Step 2: Configure the Datadog Agent to Scrape Qdrant Metrics
To monitor Qdrant, configure the Datadog Agent to scrape metrics from your Qdrant database. Create a DatadogAgent resource that adds an OpenMetrics check through the Agent’s Autodiscovery mechanism.
The Agent uses the ad_identifiers values to discover the Qdrant cluster exporter and operator pods, then scrapes the OpenMetrics endpoint that each pod exposes. The %%host%% template variable resolves to the IP of the discovered pod at runtime.
apiVersion: datadoghq.com/v2alpha1
kind: DatadogAgent
metadata:
name: datadog
namespace: datadog
spec:
global:
site: datadoghq.com
credentials:
apiSecret:
secretName: datadog-secret
keyName: api-key
override:
nodeAgent:
extraConfd:
configDataMap:
openmetrics.yaml: |-
ad_identifiers:
- qdrant-cluster-exporter
- operator
init_config:
instances:
# Instance 1: Qdrant Metrics Exporter
- openmetrics_endpoint: http://%%host%%:9090/metrics
namespace: qdrant.exporter
metrics:
- .*
# Instance 2: Qdrant Operator Metrics
- openmetrics_endpoint: http://%%host%%:9290/metrics
namespace: qdrant.operator
metrics:
- .*
Apply the manifest:
kubectl apply -f datadog-agent.yaml
A few notes on this configuration:
- The first instance scrapes the Qdrant cluster exporter on port 9090 and namespaces its metrics under
qdrant.exporter. - The second instance scrapes the Qdrant operator on port 9290 and namespaces its metrics under
qdrant.operator. metrics: - .*collects every metric the endpoint exposes.

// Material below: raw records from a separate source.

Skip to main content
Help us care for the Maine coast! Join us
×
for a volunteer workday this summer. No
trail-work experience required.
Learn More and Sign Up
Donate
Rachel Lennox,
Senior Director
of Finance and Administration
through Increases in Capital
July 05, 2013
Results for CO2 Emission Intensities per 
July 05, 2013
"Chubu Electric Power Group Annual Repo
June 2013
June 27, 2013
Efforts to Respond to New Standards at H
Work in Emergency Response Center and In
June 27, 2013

To reduce the volume of custom metrics, replace this with an explicit list of metric names.
This example assumes that your Qdrant cluster, the cloud platform exporter, and the operator are deployed in the qdrant namespace. The Datadog node Agent discovers pods running on its own node regardless of their namespace, so no namespace selector is required. Adjust the ports and identifiers only if your deployment differs from the defaults.

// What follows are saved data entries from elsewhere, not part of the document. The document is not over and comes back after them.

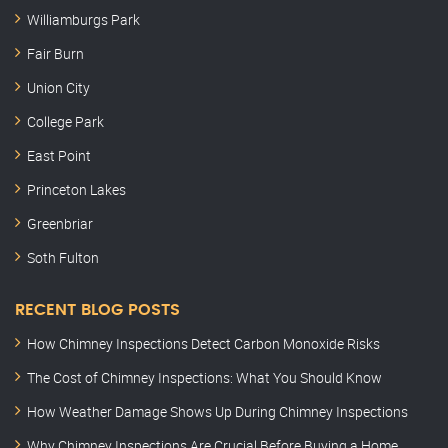
Williamburgs Park
Fair Burn
Union City
College Park
East Point
Princeton Lakes
Greenbriar
Soth Fulton
RECENT BLOG POSTS
How Chimney Inspections Detect Carbon Monoxide Risks
The Cost of Chimney Inspections: What You Should Know
How Weather Damage Shows Up During Chimney Inspections
Why Chimney Inspections Are Crucial Before Buying a Home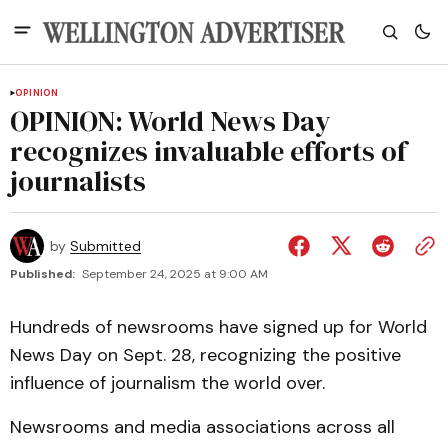
OPINION
OPINION: World News Day
recognizes invaluable efforts of
journalists
by
Submitted
Published:
September 24, 2025 at 9:00 AM
Hundreds of newsrooms have signed up for World
News Day on Sept. 28, recognizing the positive
influence of journalism the world over.
Newsrooms and media associations across all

Step 3: View Qdrant Metrics in Datadog
Once the Agent is running and scraping Qdrant, confirm that metrics are flowing.
First, check that the OpenMetrics check is healthy. Find a node Agent pod and run the status command:
kubectl exec -it <DATADOG_AGENT_POD> --namespace datadog -- agent status
Look for the openmetrics check in the output. It should report the Qdrant instances with no errors and a non-zero number of metric samples.
Next, open Datadog and go to Metrics > Explorer. Search for metrics that start with qdrant.exporter. or qdrant.operator. to confirm that Datadog is receiving them.